It also makes me think of this area of Brooklyn and the new condos I STILL see being built. What will happen to them? What will happen to the unsold units in the Richard Meier building? Would you be pissed if you had just moved in to that monstrosity and then found out they were auctioning off the remaining units at half price?

Perhaps that is why one of the few occupied apartments now has roller blinds on the windows, so we can't see them crying. I did notice that the rec' room on the ground floor now has a flat screen and a pool table. Small consolation.

Comments

  • Monstrosity Is your opinion. I rather like it...
  • TheBurgerking wrote: Monstrosity Is your opinion. I rather like it...
    Eh. Looks completely out of place in this neighborhood.
  • I think it is a cool looking building, and I disagree, I think it does work in the neighborhood.

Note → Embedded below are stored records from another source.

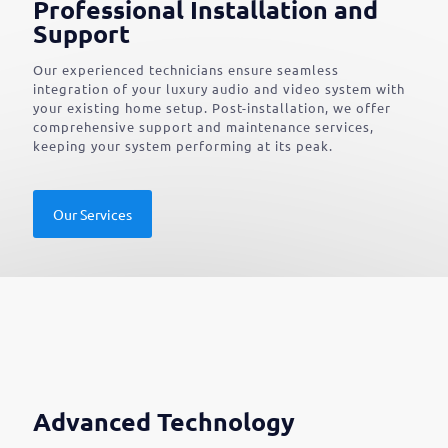
Professional Installation and
Support
Our experienced technicians ensure seamless
integration of your luxury audio and video system with
your existing home setup. Post-installation, we offer
comprehensive support and maintenance services,
keeping your system performing at its peak.
Our Services
Advanced Technology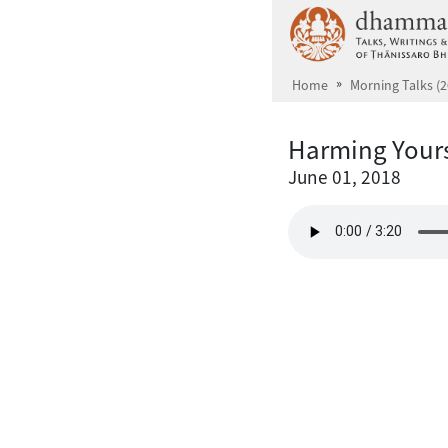
Skip to main content
Home
Morning Talks (2
Harming Yours
June 01, 2018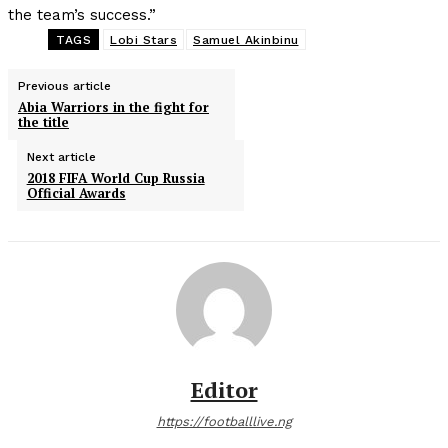
the team’s success.”
TAGS
Lobi Stars
Samuel Akinbinu
Previous article
Abia Warriors in the fight for
the title
Next article
2018 FIFA World Cup Russia
Official Awards
Editor
https://footballlive.ng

From certain angles it has a strange ghostly appearance, which is quite beautiful.
  • Why and how is it out of place? This is representational of architecture in the 21st century. The design certainly wasn't intended to be like the neighboring buildings but it does, in my opinion, fit in well. I do think maybe it's a little too voyeuristic being across the library. Also, it looks quite cool from the distance in Prospect Park.
  • I do like the building architecturally. Would think about buying at half today's prices with two big caveats:
    1) Would have to be on a high floor both for views and to have some privacy. By contrast, living in the SW corner apartment on the 2nd floor must be like being on Big Brother (maybe the people in there don't yet realize their every move can be seen from Eastern Parkway).
    2) Would be worried about massive increase in common charges as the tax abatement runs off. Common charges also could be a problem sooner if they don't sell all the apartments.
  • I'm not entirely certain how a glass & steel facade "fits in" with the neighborhood, but hey, that's just my opinion. Its not like we're talking about a piece of architectural art, like IM Pei's glass pyramid at the Louvre or something. Its just a glass and steel box, which made no effort to architecturally "answer" the existing fabric of its surroundings (at least align some datum lines or something!), like, say, the aforementioned glass pyramid, or, better yet, the glass and steel entranceway addition to the Brooklyn Museum finished a few years back.

    In addition, while some of us may like the idea of living in a glass showroom (and I even I could, given the proper surrounding environment), I can't imagine why anyone would want to do so in a dense, urban environment, particularly on a lower floor. If you lived in a glass box in the middle of the woods or something, I'd be all for it. But in the middle of Brooklyn? I just don't get the appeal.